What is the data type of X in pca.fit_transform(X)?

I got a word2vec model abuse_model trained by Gensim. I want to apply PCA and make a plot on CERTAIN words that I only care about (vs. all words in the model). Therefore, I created a dict d whose keys are words that I care about and the values are vectors to the key.

vocab = list(abuse_model.wv.key_to_index)
vocab = [v for v in vocab if v in positive_terms]
d = {}
for word in vocab:
    d[word] = abuse_model.wv[word]

No errors so far.

I encountered an error when passing the dict into pca.fit_transform. I'm new to it and am wondering if the data format that I passed in (list of tuples) is not correct. What data type that the argument has to be?

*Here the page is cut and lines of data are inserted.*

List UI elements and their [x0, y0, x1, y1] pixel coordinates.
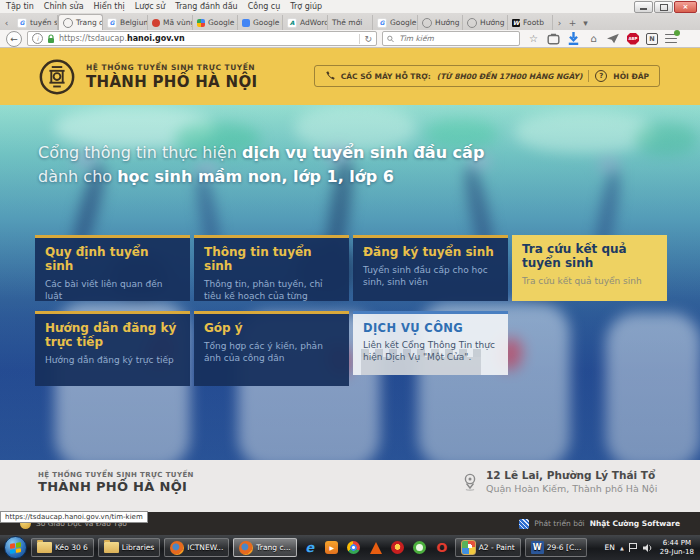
- minimize-button[interactable]: [634, 1, 653, 13]
- menu-help[interactable]: Trợ giúp: [290, 2, 322, 11]
- scroll-tabs-left-button[interactable]: ‹: [0, 15, 13, 30]
- tab-tuyen-sinh[interactable]: Gtuyển sinh: [13, 15, 58, 30]
- taskbar-opera[interactable]: O: [433, 539, 451, 557]
- google-favicon: G: [107, 18, 117, 28]
- menu-hamburger-icon[interactable]: [665, 34, 677, 44]
- taskbar-label: Libraries: [122, 543, 154, 552]
- card-subtitle: Hướng dẫn đăng ký trực tiếp: [45, 354, 180, 366]
- tab-huong-dan-2[interactable]: Hướng dẫ: [463, 15, 508, 30]
- menu-history[interactable]: Lược sử: [135, 2, 166, 11]
- developer-credit[interactable]: Phát triển bởi Nhật Cường Software: [519, 519, 680, 529]
- taskbar-vlc[interactable]: [367, 539, 385, 557]
- bookmark-star-icon[interactable]: ☆: [527, 32, 540, 45]
- taskbar-label: Trang c...: [256, 543, 290, 552]
- tab-google-xu[interactable]: Google Xu: [193, 15, 238, 30]
- hero-section: Cổng thông tin thực hiện dịch vụ tuyển s…: [0, 105, 700, 460]
- faq-link[interactable]: HỎI ĐÁP: [613, 72, 649, 81]
- adblock-icon[interactable]: ABP: [627, 33, 639, 45]
- card-title: Hướng dẫn đăng ký trực tiếp: [45, 322, 180, 350]
- url-bar[interactable]: i https://tsdaucap.hanoi.gov.vn ↻: [27, 31, 377, 46]
- reload-button[interactable]: ↻: [359, 34, 372, 44]
- back-icon: ←: [10, 34, 18, 44]
- taskbar-red-app[interactable]: [389, 539, 407, 557]
- card-thong-tin[interactable]: Thông tin tuyển sinh Thông tin, phân tuy…: [194, 235, 349, 301]
- location-pin-icon: [462, 472, 478, 492]
- windows-taskbar: Kéo 30 6 Libraries ICTNEW... Trang c... …: [0, 535, 700, 560]
- google-favicon: G: [17, 18, 27, 28]
- tab-adwords[interactable]: AAdWords: [283, 15, 328, 30]
- site-info-icon[interactable]: i: [32, 33, 43, 44]
- taskbar-word[interactable]: W29-6 [C...: [525, 538, 588, 557]
- tab-new[interactable]: Thẻ mới: [328, 15, 373, 30]
- tab-label: Hướng dẫ: [435, 18, 463, 27]
- tab-google-tin[interactable]: GGoogle Ti: [373, 15, 418, 30]
- taskbar-folder-keo306[interactable]: Kéo 30 6: [31, 538, 94, 557]
- action-center-flag-icon[interactable]: [629, 543, 638, 552]
- home-icon[interactable]: ⌂: [587, 32, 600, 45]
- card-quy-dinh[interactable]: Quy định tuyển sinh Các bài viết liên qu…: [35, 235, 190, 301]
- tab-huong-dan-1[interactable]: Hướng dẫ: [418, 15, 463, 30]
- search-box[interactable]: [382, 31, 520, 46]
- tab-footb[interactable]: WFootb: [508, 15, 553, 30]
- card-title: DỊCH VỤ CÔNG: [363, 322, 498, 335]
- url-domain: hanoi.gov.vn: [127, 34, 185, 43]
- tab-google-dich[interactable]: Google Di: [238, 15, 283, 30]
- footer-brand-line1: HỆ THỐNG TUYỂN SINH TRỰC TUYẾN: [38, 471, 194, 479]
- taskbar-clock[interactable]: 6:44 PM 29-Jun-18: [658, 539, 696, 557]
- n-extension-icon[interactable]: N: [646, 33, 658, 45]
- site-brand[interactable]: HỆ THỐNG TUYỂN SINH TRỰC TUYẾN THÀNH PHỐ…: [86, 63, 257, 91]
- footer-address-line1: 12 Lê Lai, Phường Lý Thái Tổ: [486, 469, 657, 481]
- footer-address-line2: Quận Hoàn Kiếm, Thành phố Hà Nội: [486, 483, 657, 494]
- tab-label: Google Ti: [390, 18, 418, 27]
- new-tab-button[interactable]: +: [566, 15, 579, 30]
- card-tra-cuu[interactable]: Tra cứu kết quả tuyển sinh Tra cứu kết q…: [512, 235, 667, 301]
- card-subtitle: Các bài viết liên quan đến luật: [45, 278, 180, 301]
- menu-bookmarks[interactable]: Trang đánh dấu: [175, 2, 237, 11]
- taskbar-chrome[interactable]: [345, 539, 363, 557]
- taskbar-coccoc[interactable]: [411, 539, 429, 557]
- maximize-button[interactable]: [654, 1, 673, 13]
- menu-file[interactable]: Tập tin: [6, 2, 34, 11]
- scroll-tabs-right-button[interactable]: ›: [553, 15, 566, 30]
- menu-tools[interactable]: Công cụ: [248, 2, 281, 11]
- firefox-icon: [170, 541, 184, 555]
- card-gop-y[interactable]: Góp ý Tổng hợp các ý kiến, phản ánh của …: [194, 311, 349, 386]
- word-icon: W: [531, 541, 544, 554]
- taskbar-firefox-trangchu[interactable]: Trang c...: [233, 538, 296, 557]
- volume-icon[interactable]: [643, 543, 653, 553]
- card-dich-vu-cong[interactable]: DỊCH VỤ CÔNG Liên kết Cổng Thông Tin thự…: [353, 311, 508, 375]
- download-icon[interactable]: [567, 32, 580, 45]
- paint-icon: [461, 540, 476, 555]
- tray-expand-icon[interactable]: ▲: [620, 545, 624, 551]
- red-dot-favicon: [152, 19, 160, 27]
- firefox-icon: [239, 541, 253, 555]
- search-icon: [387, 35, 394, 43]
- back-button[interactable]: ←: [6, 31, 22, 47]
- start-button[interactable]: [4, 536, 27, 559]
- card-dang-ky[interactable]: Đăng ký tuyển sinh Tuyển sinh đầu cấp ch…: [353, 235, 508, 301]
- taskbar-libraries[interactable]: Libraries: [98, 538, 160, 557]
- close-button[interactable]: ×: [674, 1, 697, 13]
- divider: [588, 70, 589, 82]
- menu-edit[interactable]: Chỉnh sửa: [44, 2, 84, 11]
- chrome-icon: [347, 541, 360, 554]
- card-huong-dan[interactable]: Hướng dẫn đăng ký trực tiếp Hướng dẫn đă…: [35, 311, 190, 386]
- taskbar-media-player[interactable]: ▶: [323, 539, 341, 557]
- card-title: Góp ý: [204, 322, 339, 336]
- taskbar-paint[interactable]: A2 - Paint: [455, 538, 521, 557]
- send-icon[interactable]: [607, 32, 620, 45]
- search-input[interactable]: [397, 33, 515, 44]
- tab-trang-chu-active[interactable]: Trang c×: [58, 14, 103, 30]
- minimize-icon: [640, 8, 647, 10]
- taskbar-ie[interactable]: e: [301, 539, 319, 557]
- menu-view[interactable]: Hiển thị: [94, 2, 125, 11]
- tab-list-dropdown-button[interactable]: ▾: [579, 15, 592, 30]
- site-header: HỆ THỐNG TUYỂN SINH TRỰC TUYẾN THÀNH PHỐ…: [0, 48, 700, 105]
- card-subtitle: Tuyển sinh đầu cấp cho học sinh, sinh vi…: [363, 264, 498, 288]
- tab-belgium[interactable]: GBelgium F: [103, 15, 148, 30]
- taskbar-firefox-ictnews[interactable]: ICTNEW...: [164, 538, 229, 557]
- pocket-icon[interactable]: [547, 32, 560, 45]
- tab-ma-vung[interactable]: Mã vùng đ: [148, 15, 193, 30]
- taskbar-label: 29-6 [C...: [547, 543, 582, 552]
- language-indicator[interactable]: EN: [605, 543, 615, 552]
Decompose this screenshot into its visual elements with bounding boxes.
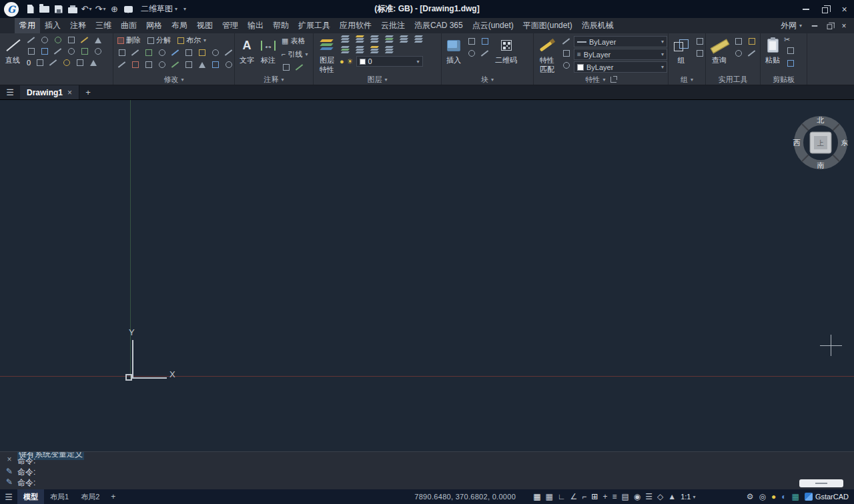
layer-state-icon[interactable] [340,35,352,43]
ribbon-tab-output[interactable]: 输出 [243,18,268,33]
modify-tool-icon[interactable] [195,47,208,58]
doc-minimize-button[interactable] [809,19,821,33]
ribbon-tab-pointcloud[interactable]: 点云(undet) [468,18,518,33]
view-compass[interactable]: 上 北 南 西 东 [791,113,850,172]
match-properties-button[interactable]: 特性 匹配 [536,35,558,73]
annotate-tool-icon[interactable] [280,62,292,73]
lineweight-toggle-icon[interactable]: ≡ [612,493,616,501]
undo-button[interactable]: ↶▾ [79,1,93,17]
new-layout-button[interactable]: + [105,492,121,501]
command-prompt-line-1[interactable]: 命令: [17,456,35,465]
comment-button[interactable] [121,1,135,17]
layer-state-icon[interactable] [413,35,425,43]
drawing-canvas[interactable]: Y X 上 北 南 西 东 [0,100,854,451]
insert-block-button[interactable]: 插入 [444,35,464,64]
layer-on-bulb-icon[interactable]: ● [340,58,344,65]
dimension-button[interactable]: ↔ 标注 [258,35,278,64]
block-tool-icon[interactable] [478,48,491,59]
compass-south-label[interactable]: 南 [817,161,825,169]
ribbon-tab-mesh[interactable]: 网格 [141,18,167,33]
isolate-objects-icon[interactable]: ◇ [657,493,663,501]
explode-button[interactable]: 分解 [145,35,173,46]
command-edit-icon-2[interactable]: ✎ [5,477,14,487]
ribbon-tab-apps[interactable]: 应用软件 [335,18,376,33]
draw-tool-icon[interactable] [65,35,77,45]
modify-tool-icon[interactable] [169,47,181,58]
draw-tool-icon[interactable] [38,35,51,45]
measure-button[interactable]: 查询 [708,35,731,64]
layer-state-icon[interactable] [384,35,396,43]
annotation-visibility-icon[interactable]: ▲ [668,493,676,501]
draw-tool-icon[interactable] [25,35,37,45]
selection-cycling-toggle-icon[interactable]: ◉ [634,493,640,501]
draw-tool-icon[interactable] [78,46,91,57]
group-tool-icon[interactable] [693,36,706,47]
modify-tool-icon[interactable] [182,47,195,58]
panel-label-group[interactable]: 组▾ [669,74,705,85]
draw-tool-icon[interactable] [65,46,77,57]
clean-screen-icon[interactable]: ◎ [759,493,766,501]
panel-label-block[interactable]: 块▾ [442,74,533,85]
modify-tool-icon[interactable] [195,59,208,70]
modify-tool-icon[interactable] [222,59,235,70]
annotate-tool-icon[interactable] [293,62,306,73]
properties-tool-icon[interactable] [560,60,572,71]
cut-scissors-icon[interactable]: ✂ [784,36,797,43]
panel-label-clipboard[interactable]: 剪贴板 [761,74,807,85]
draw-tool-icon[interactable] [60,57,73,68]
table-button[interactable]: ▦表格 [280,35,310,47]
panel-label-layers[interactable]: 图层▾ [314,75,441,85]
ribbon-tab-annotate[interactable]: 注释 [65,18,91,33]
layout1-tab[interactable]: 布局1 [44,489,75,504]
new-document-tab-button[interactable]: + [79,85,97,99]
block-tool-icon[interactable] [465,48,478,59]
ribbon-tab-manage[interactable]: 管理 [218,18,243,33]
erase-button[interactable]: 删除 [115,35,143,46]
layer-state-icon[interactable] [384,45,396,54]
command-scrollbar-thumb[interactable] [799,479,843,487]
text-tool-button[interactable]: A 文字 [237,35,257,64]
ribbon-tab-cad365[interactable]: 浩辰CAD 365 [410,18,468,33]
leader-button[interactable]: ⌐引线▾ [280,49,310,60]
ribbon-tab-layout[interactable]: 布局 [167,18,192,33]
draw-tool-icon[interactable] [78,35,91,45]
block-tool-icon[interactable] [465,36,478,47]
draw-tool-icon[interactable] [87,57,99,68]
compass-east-label[interactable]: 东 [841,139,849,147]
modify-tool-icon[interactable] [142,59,155,70]
ribbon-tab-planview[interactable]: 平面图(undet) [518,18,577,33]
ribbon-tab-home[interactable]: 常用 [15,18,40,33]
ribbon-tab-view[interactable]: 视图 [192,18,218,33]
utility-tool-icon[interactable] [745,36,758,47]
layer-state-icon[interactable] [354,35,366,43]
settings-gear-icon[interactable]: ⚙ [747,493,754,501]
minimize-button[interactable] [796,0,815,18]
lineweight-dropdown[interactable]: ByLayer ▾ [574,36,667,47]
draw-tool-icon[interactable] [73,57,86,68]
draw-tool-icon[interactable] [51,46,64,57]
ribbon-tab-express[interactable]: 扩展工具 [294,18,335,33]
modify-tool-icon[interactable] [169,59,181,70]
properties-dialog-launcher-icon[interactable] [610,77,616,83]
draw-tool-icon[interactable] [91,46,104,57]
modify-tool-icon[interactable] [129,47,141,58]
utility-tool-icon[interactable] [732,48,745,59]
panel-label-annotate[interactable]: 注释▾ [235,74,313,85]
ribbon-tab-3d[interactable]: 三维 [91,18,116,33]
draw-tool-icon[interactable] [91,35,104,45]
layer-state-icon[interactable] [369,35,381,43]
ribbon-tab-cloud-markup[interactable]: 云批注 [376,18,410,33]
document-menu-button[interactable]: ☰ [0,85,20,99]
qrcode-button[interactable]: 二维码 [492,35,520,64]
save-button[interactable] [51,1,65,17]
layer-state-icon[interactable] [354,45,366,54]
ortho-toggle-icon[interactable]: ∟ [558,493,566,501]
theme-toggle-icon[interactable]: ◐ [781,493,786,501]
compass-west-label[interactable]: 西 [793,139,801,147]
modify-tool-icon[interactable] [129,59,141,70]
layer-state-icon[interactable] [398,35,410,43]
command-edit-icon[interactable]: ✎ [5,467,14,476]
draw-tool-icon[interactable] [47,57,59,68]
draw-tool-icon[interactable] [51,35,64,45]
layer-thaw-sun-icon[interactable]: ☀ [347,58,354,65]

from sklearn.decomposition import PCA

pca = PCA(n_components=2)
result = pca.fit_transform(list(d.items()))

Thanks in advance!

Solution

Per scikit-learn docs – https://scikit-learn.org/stable/modules/generated/sklearn.decomposition.PCA.html#sklearn.decomposition.PCA.fit_transform – the argument to .fit_transform(), as is usual for scikit-learn models, is "array-like of shape (n_samples, n_features)".

Here, that'd mean your samples/rows are words, and features/columns the word-vector dimensions. And, you'll want to remember outside of the PCA object which words correspond to which rows. (In Python 3.x, the fact your d dict will always iterate in the order of insertion should have you covered there.)

So, it may be enough to change your use of .items() to .values(), so that you wind up supplying PCA with your list (which is suitably array-like) of vectors.

A few other notes:

the .key_to_index property is already a list, so you don't need to convert/copy it
if your positive_terms is a large list, changing it to a set could offer faster in membership-testing
rather than using a d dict, which involves a little more overhead (including when you then make a list of its values), if your sets-of-words and vectors are large, you might want to preallocate a numpy array of the right size and collect your vectors in it. For example:

X = np.empty((len(vocab), abuse_model.wv.vector_size)
for i, word in enumerate(vocab):
    X[i] = abuse_model.wv[word]

#...
#...

result = pca.fit_transform(X)

Even though your hunch is you only want the dimensionality-reduction on your subset of words, you may also want to try keeping all words, or some random subset of other words – it might help retain some of the original structure that otherwise, your subsampling will have prematurely removed. (Unsure of this; just noting it could be a factor.) Even if you do the PCA on a larger set of words, you could still choose to only later plot/analyze your desired subset for clarity.